NEW YORK (Reuters) - The U.S. Securities and Exchange Commission may strip Vanguard Group, BlackRock Inc and State Street Corp, the oldest and biggest providers of exchange-traded funds, of an advantage they hold over newer rivals in how they assemble the shares of their funds, said sources familiar with the SEC.
ETFs are typically funds whose holdings are meant to mimic the performance of an index. To do that, the SEC has said the securities used to create shares in most funds must be the same ones as in the fund’s portfolio unless there was a change in the index the fund tracks.
But BlackRock, Vanguard and a few others, who were among the first to apply with the SEC to create ETFs, are allowed greater leeway: if they need a difficult-to-find security to create shares of their funds, they are permitted to use a similar security – not necessarily the same one – in the fund. This greater flexibility makes it easier and cheaper to run the older funds, and harder for newer entrants into the market such as Northern Trust, Van Eck Global and Charles Schwab Corp to compete.

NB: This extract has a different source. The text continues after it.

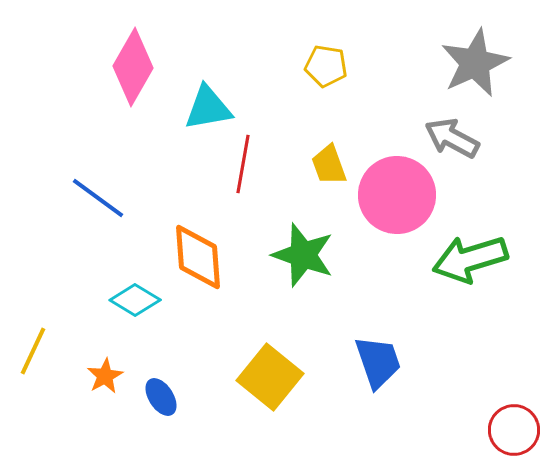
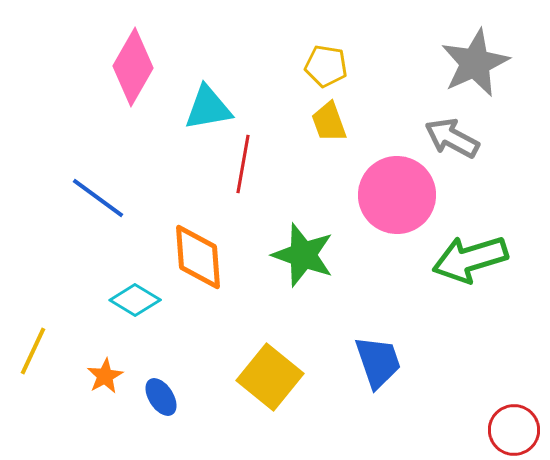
yellow trapezoid: moved 43 px up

The agency’s tentative plan - still in its early stages - would affect how companies manage their portfolios in illiquid markets, such as bonds. It may result in allowing the likes of Schwab to compete better with their older rivals, as well as manage their existing bond products at a lower cost.
“Regulation should not create an uneven playing field that disadvantages certain shareholders,” said Marie Chandoha, president and CEO of Charles Schwab Investment Management. “We believe strongly that steps should be taken to ensure that ETF investors benefit equally.”
On Monday, officials from the SEC’s Division of Investment Management told ETF executives that they thought they could address the issue without having to go through a formal rule change, typically a years-long process, according to six people familiar with the discussions who asked not to be named because they’re not permitted to speak with the media.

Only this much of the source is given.